Sunday, 14 February 2010
However Improbable Vol 1 Issue 4
However Improbable Vol 1 Issue 4 - Winter 1996/Spring 1997
Welcome to the fourth However Improbable. We’ve now completed a year’s worth of issues, and this seems to be a good place to take stock of what we have achieved and where we go now. We began the magazine as means of communication among a widely dispersed membership, experience having shown that meetings were difficult for people to attend. Unfortunately feedback has not been as great as we had hoped. This could mean that people are happy with what they get, and that no news is good news. Or it could mean that they find it not relevant, or boring, and bin it. Or that they enjoy it as far as it goes, but would like to see changes made. We would appreciate any comments you have, and even more some solid contributions. It is often said that this is the most haunted land in the world, so there must be some story associated with every reader’s locale. If you are doing research, please share it with the group.
APRG has had a fair amount of exposure locally, but we have now had coverage in a national magazine, Uri Geller’s Encounters, Issue Three (January 1997). In 1995 we investigated a church in Lincolnshire (see However Improbable 01, Spring 1996) and an article appeared in The Society for Psychical Research’s magazine The Psi Researcher. This article was picked up by a journalist working on Encounters and appeared in a wider discussion of the work of the SPR, complete with a photograph of the church. Some of the Psi Researcher material was quoted without an acknowledgement of the source, and the conclusions were simplified somewhat, but it was nice to see us get credit for an investigation. Hopefully we will get other mentions in the media, so if readers do see us referred to, we would be grateful if they would let us know.
We still have some back issues of The Psi Researcher, price 40p each plus postage, and some facsimile copies of Harry Price’s Blue Book of instructions for investigators at Borley Rectory, at £1 each. Both are available from Andy Waters at the editorial address
The Enigma of Borley Rectory, Ivan Banks, Foulsham, Cippenham, Berkshire, 1996, £9.99.

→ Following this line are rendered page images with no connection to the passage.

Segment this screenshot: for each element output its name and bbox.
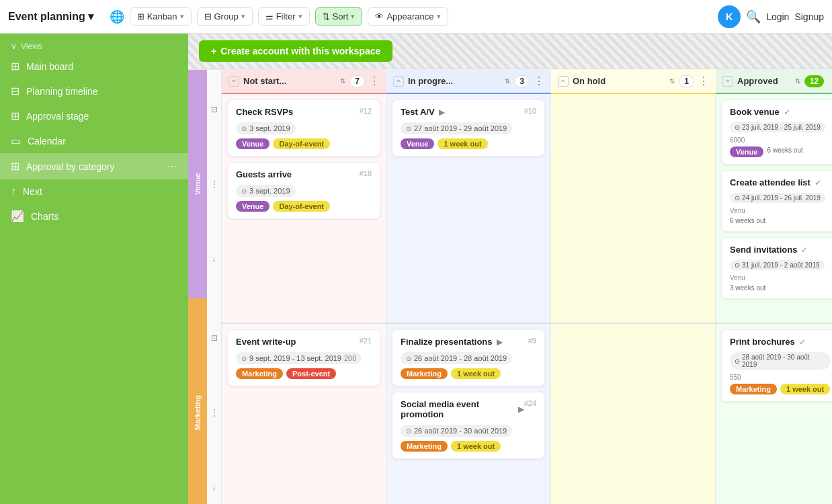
- card-test-av: Test A/V ▶ #10 ⊙ 27 août 2019 - 29 août …: [392, 99, 545, 157]
- app-title-arrow[interactable]: ▾: [88, 10, 93, 23]
- group-label: Group: [214, 11, 239, 22]
- not-started-count: 7: [349, 75, 365, 87]
- approved-venue-col: Book venue ✓ ⊙ 23 juil. 2019 - 25 juil. …: [716, 94, 832, 323]
- on-hold-marketing-col: [551, 324, 716, 504]
- card-date: ⊙ 24 juil. 2019 - 26 juil. 2019: [730, 193, 825, 203]
- approved-date-row: ⊙ 23 juil. 2019 - 25 juil. 2019 6000: [730, 122, 831, 144]
- card-title: Test A/V: [401, 107, 435, 117]
- sidebar-item-label: Charts: [31, 211, 58, 222]
- check-icon: ✓: [815, 178, 821, 187]
- clock-icon: ⊙: [406, 355, 411, 362]
- in-progress-venue-col: Test A/V ▶ #10 ⊙ 27 août 2019 - 29 août …: [386, 94, 551, 323]
- marketing-expand-btn[interactable]: ⊡: [211, 333, 218, 343]
- on-hold-count: 1: [679, 75, 694, 87]
- grid-icon: ⊞: [11, 60, 19, 73]
- approved-more-btn[interactable]: ⋮: [828, 75, 832, 87]
- card-date: ⊙ 9 sept. 2019 - 13 sept. 2019 200: [236, 352, 362, 364]
- clock-icon: ⊙: [735, 124, 740, 131]
- marketing-row: Event write-up #21 ⊙ 9 sept. 2019 - 13 s…: [222, 323, 832, 504]
- search-button[interactable]: 🔍: [746, 9, 761, 24]
- sidebar-item-calendar[interactable]: ▭ Calendar: [0, 128, 188, 153]
- day-of-event-tag: Day-of-event: [273, 138, 330, 149]
- kanban-button[interactable]: ⊞ Kanban ▾: [130, 7, 192, 26]
- in-progress-more-btn[interactable]: ⋮: [534, 75, 544, 87]
- card-play-btn[interactable]: ▶: [518, 405, 524, 414]
- check-icon: ✓: [784, 108, 790, 117]
- venue-more-btn[interactable]: ⋮: [210, 179, 218, 189]
- card-event-writeup: Event write-up #21 ⊙ 9 sept. 2019 - 13 s…: [227, 329, 380, 386]
- card-title: Finalize presentations: [401, 337, 493, 347]
- card-play-btn[interactable]: ▶: [439, 108, 445, 117]
- check-icon: ✓: [799, 337, 806, 347]
- marketing-row-label: Marketing: [188, 298, 207, 504]
- card-tags: Marketing 1 week out: [401, 368, 536, 379]
- sidebar-item-label: Approval stage: [26, 111, 89, 122]
- workspace-banner: + Create account with this workspace: [188, 34, 832, 69]
- sidebar-item-label: Planning timeline: [26, 86, 98, 97]
- card-social-media: Social media event promotion ▶ #24 ⊙ 26 …: [392, 392, 545, 459]
- appearance-chevron: ▾: [437, 12, 441, 21]
- card-title: Social media event promotion: [401, 399, 514, 419]
- card-tags: 3 weeks out: [730, 284, 831, 292]
- card-title: Book venue: [730, 107, 780, 117]
- in-progress-sort-btn[interactable]: ⇅: [505, 77, 510, 85]
- plus-icon: +: [211, 46, 216, 56]
- card-tags: Marketing Post-event: [236, 368, 372, 379]
- venue-tag: Venue: [730, 146, 763, 157]
- venue-expand-btn[interactable]: ⊡: [211, 105, 218, 114]
- approved-title: Approved: [737, 76, 791, 86]
- venue-abbr: Venu: [730, 274, 745, 282]
- card-play-btn[interactable]: ▶: [497, 337, 503, 347]
- signup-button[interactable]: Signup: [794, 11, 824, 22]
- sidebar-item-main-board[interactable]: ⊞ Main board: [0, 54, 188, 79]
- clock-icon: ⊙: [241, 187, 247, 195]
- filter-button[interactable]: ⚌ Filter ▾: [258, 7, 310, 26]
- on-hold-column-header: − On hold ⇅ 1 ⋮: [551, 69, 716, 94]
- group-button[interactable]: ⊟ Group ▾: [197, 7, 253, 26]
- on-hold-sort-btn[interactable]: ⇅: [669, 77, 675, 85]
- category-icon: ⊞: [11, 160, 19, 173]
- card-guests-arrive: Guests arrive #18 ⊙ 3 sept. 2019 Venue D…: [227, 162, 380, 219]
- card-date: ⊙ 26 août 2019 - 30 août 2019: [401, 425, 512, 437]
- not-started-more-btn[interactable]: ⋮: [369, 75, 380, 87]
- approved-sort-btn[interactable]: ⇅: [795, 77, 800, 85]
- marketing-tag: Marketing: [730, 384, 777, 394]
- sidebar-item-approval-stage[interactable]: ⊞ Approval stage: [0, 103, 188, 128]
- marketing-collapse-btn[interactable]: ↓: [212, 482, 216, 492]
- appearance-button[interactable]: 👁 Appearance ▾: [368, 7, 448, 26]
- in-progress-collapse-btn[interactable]: −: [393, 76, 404, 87]
- card-date: ⊙ 3 sept. 2019: [236, 185, 296, 197]
- on-hold-more-btn[interactable]: ⋮: [698, 75, 709, 87]
- amount: 200: [344, 354, 356, 362]
- card-print-brochures: Print brochures ✓ ⊙ 28 août 2019 - 30 ao…: [721, 329, 832, 402]
- marketing-more-btn[interactable]: ⋮: [210, 408, 218, 417]
- sidebar-item-planning-timeline[interactable]: ⊟ Planning timeline: [0, 79, 188, 103]
- create-account-button[interactable]: + Create account with this workspace: [199, 40, 392, 62]
- approved-collapse-btn[interactable]: −: [722, 76, 733, 87]
- card-date: ⊙ 31 juil. 2019 - 2 août 2019: [730, 260, 825, 270]
- approved-column-header: − Approved ⇅ 12 ⋮: [716, 69, 832, 94]
- group-chevron: ▾: [241, 12, 245, 21]
- card-tags: Venue Day-of-event: [236, 138, 372, 149]
- venue-collapse-btn[interactable]: ↓: [212, 254, 216, 263]
- sidebar: ∨ Views ⊞ Main board ⊟ Planning timeline…: [0, 34, 188, 504]
- sidebar-item-next[interactable]: ↑ Next: [0, 179, 188, 204]
- timeline-icon: ⊟: [11, 85, 19, 97]
- sidebar-item-approval-by-category[interactable]: ⊞ Approval by category ···: [0, 153, 188, 179]
- marketing-tag: Marketing: [401, 441, 448, 452]
- in-progress-column-header: − In progre... ⇅ 3 ⋮: [386, 69, 551, 94]
- on-hold-title: On hold: [573, 76, 665, 86]
- sort-button[interactable]: ⇅ Sort ▾: [315, 7, 363, 26]
- on-hold-collapse-btn[interactable]: −: [558, 76, 569, 87]
- sidebar-item-charts[interactable]: 📈 Charts: [0, 204, 188, 228]
- login-button[interactable]: Login: [766, 11, 789, 22]
- card-title: Create attendee list: [730, 177, 810, 187]
- not-started-collapse-btn[interactable]: −: [228, 76, 239, 87]
- card-finalize-presentations: Finalize presentations ▶ #9 ⊙ 26 août 20…: [392, 329, 545, 386]
- not-started-sort-btn[interactable]: ⇅: [340, 77, 345, 85]
- avatar-button[interactable]: K: [718, 5, 741, 28]
- clock-icon: ⊙: [735, 358, 740, 365]
- more-icon[interactable]: ···: [167, 159, 177, 173]
- globe-icon: 🌐: [110, 9, 124, 24]
- kanban-board: Venue Marketing ⊡ ⋮ ↓ ⊡ ⋮: [188, 69, 832, 504]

Borley Rectory will be of interest to many of our members, not only because it is on our patch, but because though the house itself is long gone, the site and its stories still exert a fascination. Whether the rectory was “Britain’s most haunted house” is open to dispute, depending on one’s verdict on the evidence presented, but it is certainly fair to call it “Britain’s most famous allegedly true ghost case”, although that doesn’t have quite the same ring. It is a saga with the characteristics of a detective novel, and Ivan Banks has shown himself to be a thorough investigator of the facts, if more uncertain in his interpretation of them.
This is a book of two halves. In the first, Banks is a painstaking investigator, giving a physical description, complete with photographs, diagrams and elevations, so detailed that you can visualise the building clearly. The history of the house and its residents is also supplied in fine detail, although the structure is somewhat fractured by concentrating on the house and phenomena up to 1945 and then going back to discuss the various incumbents, beginning again at 1863.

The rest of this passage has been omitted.